Merging Theory and Practice
In 2013, mergers and acquisitions are back with a vengeance. Not since the days of the dot com madness in the late 1990s have there been megadeals in the offing on the scale of the proposed Heinz and Dell buyouts. Mergers and acquisitions (M&A) are suddenly so popular that Reuters reports these transactions as totaling $158.7 billion so far this year – which is already twice last year’s amount.
Of course, many people want to get in when the action is hot. Rick Gould, Managing Partner of Gould + Partners LLC, can’t be numbered among those just now hopping on the bandwagon. He started his M&A consulting firm in 2001, after 20 years of running his own accounting practice. So what prompted Gould to make the leap from a behind-the-scenes accountant to a player front and center on the deal-making stage? It was sparked by the need to do the deal and also get credit for it. According to Gould, “I owned the accounting firm for 20 years, specializing in the PR and ad agency industries. I was also getting involved with mergers and acquisitions as the CPA. That’s when I decided after 20 years I didn’t want to own an accounting firm any more. I wanted to be doing mergers and acquisitions, and counseling senior level executives – C-Suite executives – on things like profitability and building value in their firm … I found that as the accountant I wasn’t on the firing line, I was behind the scenes, and I wasn’t getting much credit for deals getting done. That was really the turning point.”
Armed with the money from a five-year buyout of his accounting firm, Gould plunged into the business of helping companies buy other companies and sell to larger firms. At the same time, Gould was approached by a senior person at the Parsons School of Design to create a graduate course on entrepreneurship, one of the few in the U.S. at that time.

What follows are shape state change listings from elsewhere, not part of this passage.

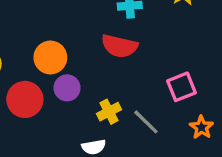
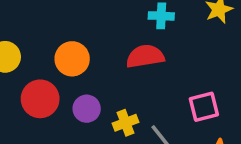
red semicircle: (119, 46) -> (145, 56), turned 150
purple circle: (67, 88) -> (87, 109), moved

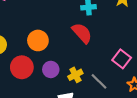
red semicircle: (145, 56) -> (82, 33), turned 65
pink square: (204, 107) -> (122, 59), turned -30

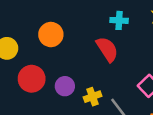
orange circle: (38, 40) -> (51, 35), moved

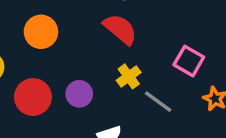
yellow cross: (93, 97) -> (129, 76), moved

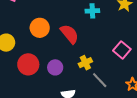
red semicircle: (120, 29) -> (69, 34), moved
pink square: (189, 61) -> (122, 50), moved

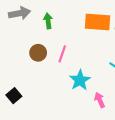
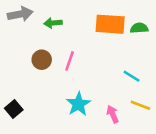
green arrow: (48, 21) -> (53, 23), turned -88
cyan star: (80, 80) -> (78, 104), moved

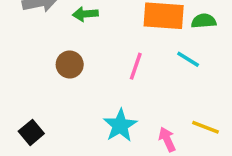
pink line: (70, 61) -> (136, 66), moved
cyan line: (132, 76) -> (188, 59), moved

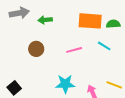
pink line: (136, 66) -> (74, 50), turned 56
cyan star: (120, 125) -> (65, 84), turned 30

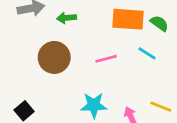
green semicircle: (113, 24) -> (159, 23), turned 40
brown circle: (36, 49) -> (54, 57), size x1.5

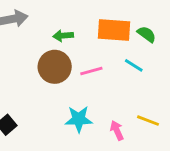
green arrow: (66, 18) -> (63, 36), moved
brown circle: (54, 57) -> (55, 67), moved

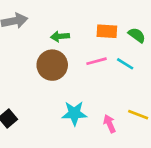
orange rectangle: (114, 30) -> (107, 31), size x0.7
pink line: (91, 71) -> (96, 61), moved

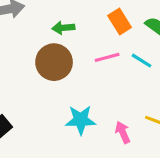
orange rectangle: (107, 31) -> (120, 22), turned 54

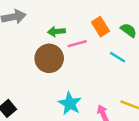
pink line: (107, 57) -> (77, 44), moved
cyan star: (81, 120) -> (70, 104), turned 30

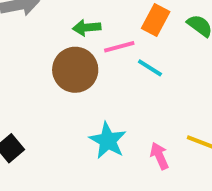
orange rectangle: (100, 27) -> (156, 20), turned 60
cyan line: (118, 57) -> (150, 68), moved

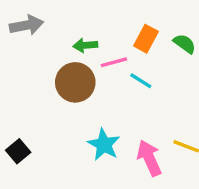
pink arrow: (159, 156) -> (149, 158), size x1.5

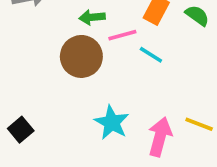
pink arrow: (149, 158) -> (160, 137), turned 39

This course, modeled on the case study method perfected by Harvard Business School, dealt with issues that cause businesses to implode even at the height of their earning power. It was a hit with the students and Gould wound up teaching at parsons for three and a half years while he built his M&A firm.
In addition to teaching and building a consulting business, Gould + Partners, Gould was also writing and speaking at major conferences. Then a light bulb went off and Gould decided that being involved in M&A deals would be better with a law degree. He explained, “I decided if I’m doing M&A and I’m negotiating and I’m reviewing contracts and preparing term sheets and doing these things you really have to be knowledgeable in, a law degree would make me smarter and grow my expertise.” “With no intention of ever practicing law I got my law degree nights, weekends, summers in just over three years. It was an amazing experience and well worth the time, effort and cost.”

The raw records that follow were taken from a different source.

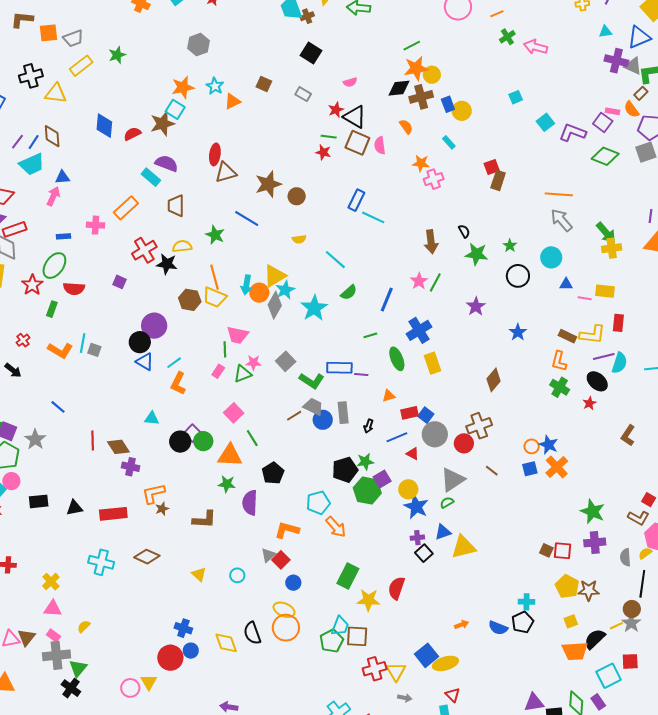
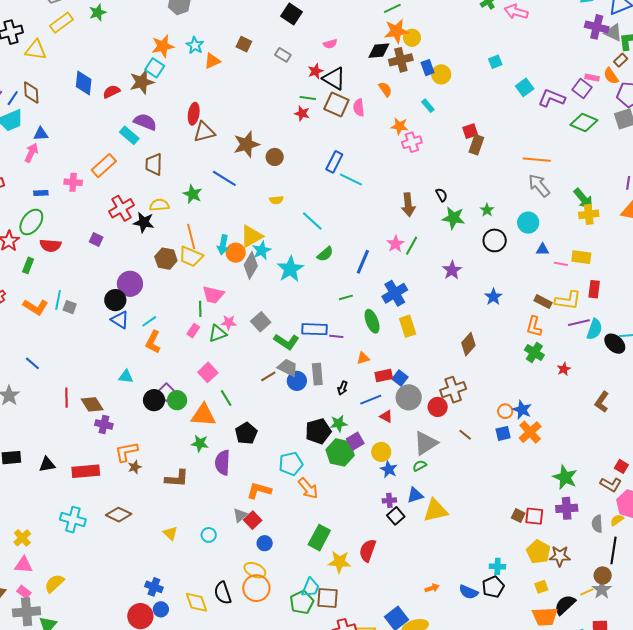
black ellipse: (597, 381) -> (615, 344), moved
blue star: (416, 507) -> (389, 469), size x0.7
yellow semicircle: (84, 626) -> (54, 583), size x1.5

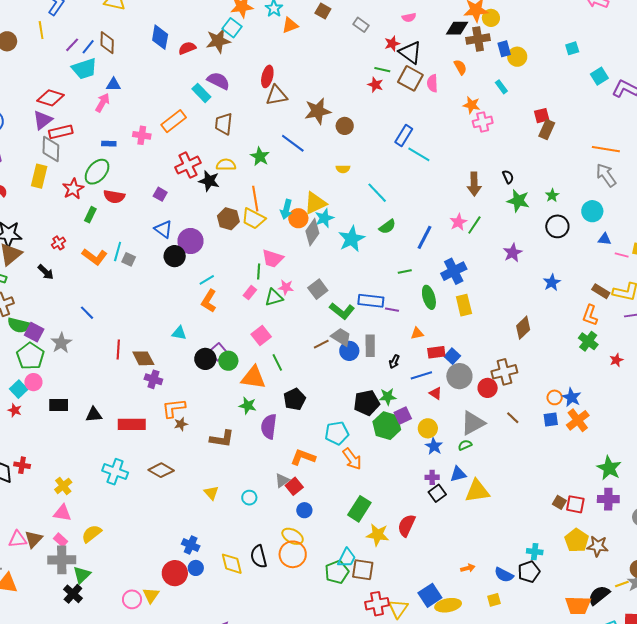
blue triangle: (120, 320) -> (163, 229), moved
yellow square: (541, 587) -> (494, 600), moved

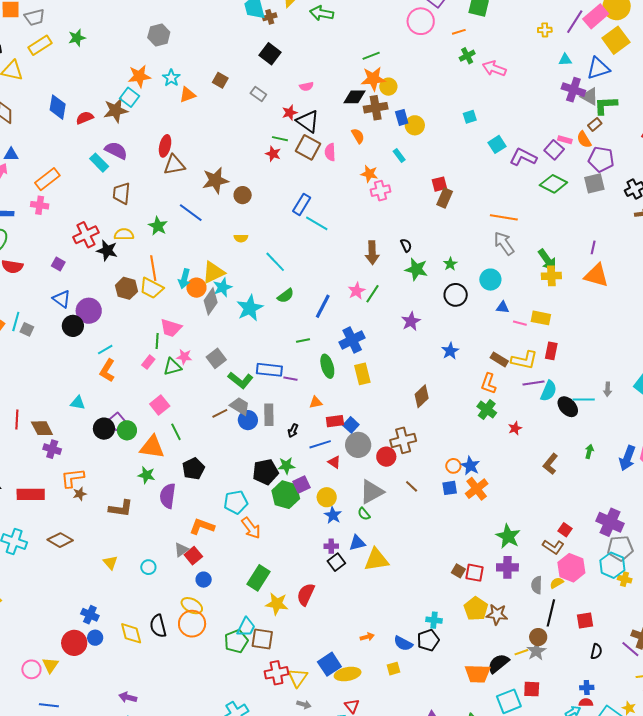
orange rectangle: (174, 121) -> (47, 179), moved
green semicircle: (465, 445) -> (364, 514), turned -104

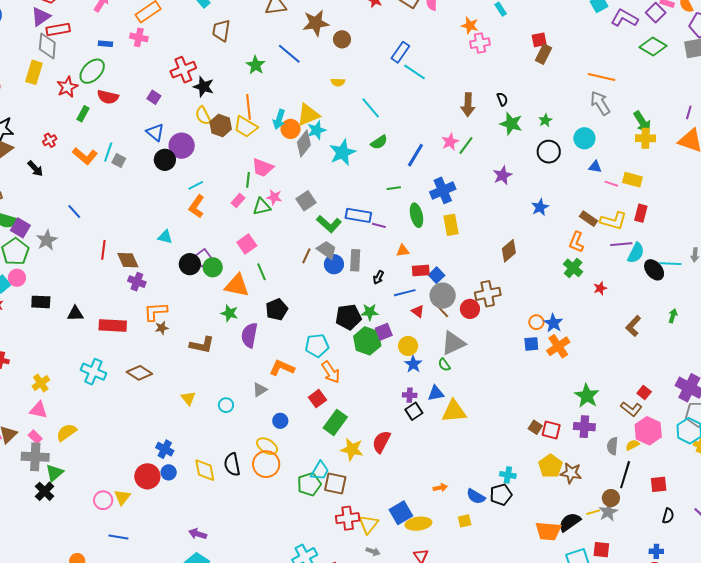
yellow semicircle: (124, 234) -> (203, 116), moved, turned -120
brown line: (220, 413) -> (306, 256), turned -42
brown line: (412, 486) -> (443, 312), moved
red square: (193, 556) -> (317, 399), moved

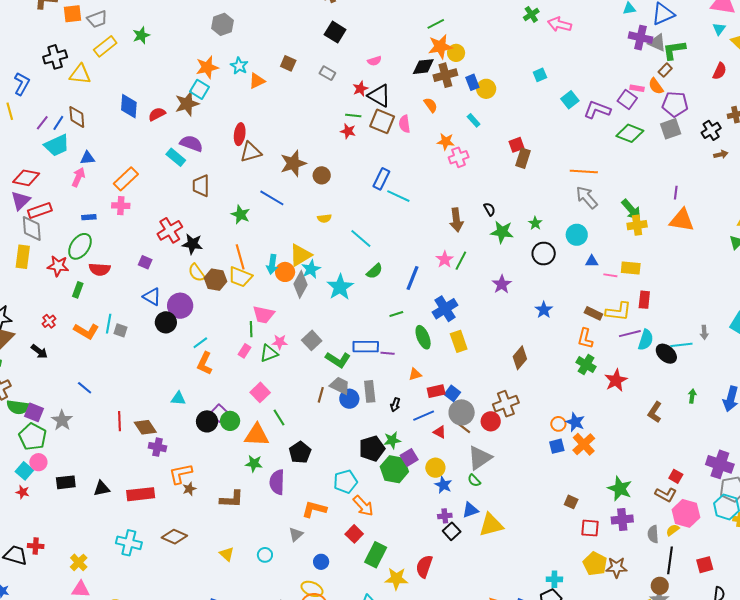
red star: (67, 87) -> (58, 266), turned -30
red star: (600, 288) -> (616, 380), size x1.6
brown square: (535, 427) -> (571, 502), moved

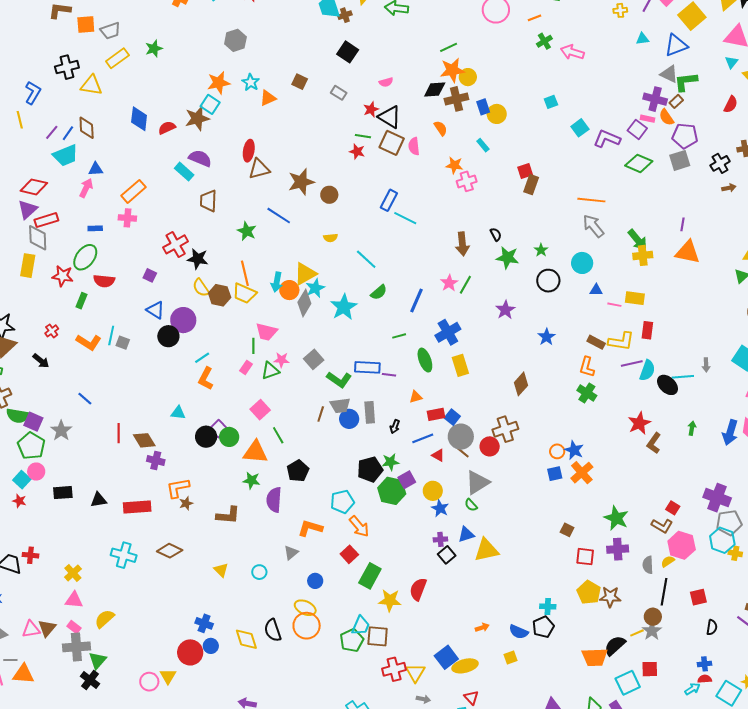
purple cross: (640, 38) -> (655, 99), moved
red star: (616, 380) -> (639, 423), moved
gray trapezoid: (340, 386) -> (340, 406), turned 145

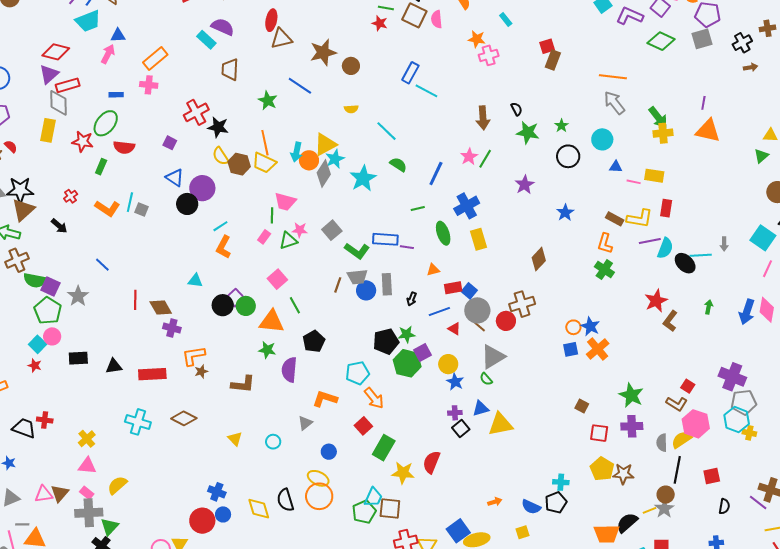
green semicircle: (379, 292) -> (398, 164), turned -108
yellow semicircle: (668, 561) -> (682, 440), size x1.5

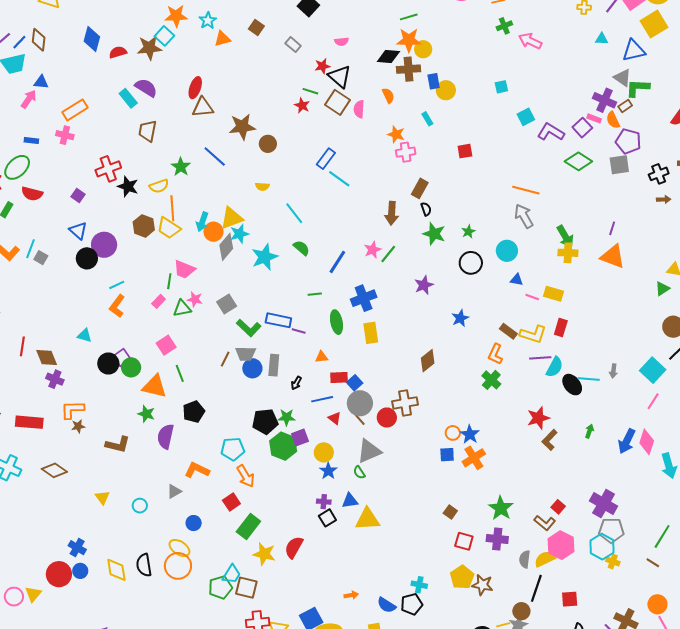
brown rectangle: (553, 60) -> (420, 188), moved
yellow semicircle: (221, 156) -> (159, 186), moved, turned -84

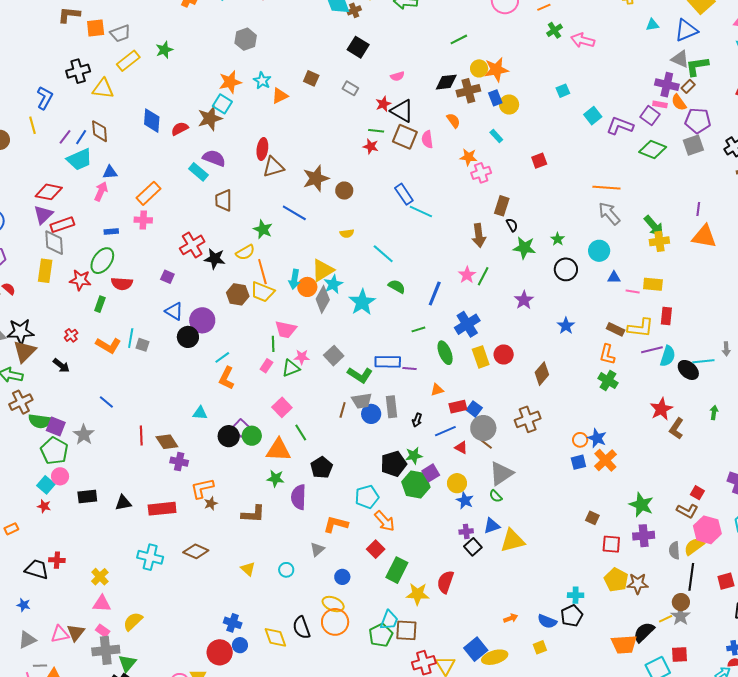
orange star: (409, 40) -> (496, 70), moved
blue rectangle: (326, 159) -> (404, 194), turned -60
red circle: (387, 418) -> (504, 354), moved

Gould then became an active participant in the Harvard Law School “Program on Negotiation” (PON). He takes courses, is an avid reader of the books, articles and newsletter of the law school professors and follows the programs and interviews on the PON website regularly. “The PON faculty includes some of the most brilliant minds in the world. I take full advantage of it and hope the methodology and approach helps in my motivational ‘you can do it’ speeches at conferences in the Public Relations industry,” Gould said. His third book “The Ultimate PR Agency Financial Management Handbook” just released in April further solidifies his commitment to creative service firms increasing their bottom line and building value in their firm.
Counseling CEO’s, motivational speaking, writing books and articles and Harvard Law are all part of Gould’s strategic plan- not only to benefit his consulting and M&A clients-but for himself.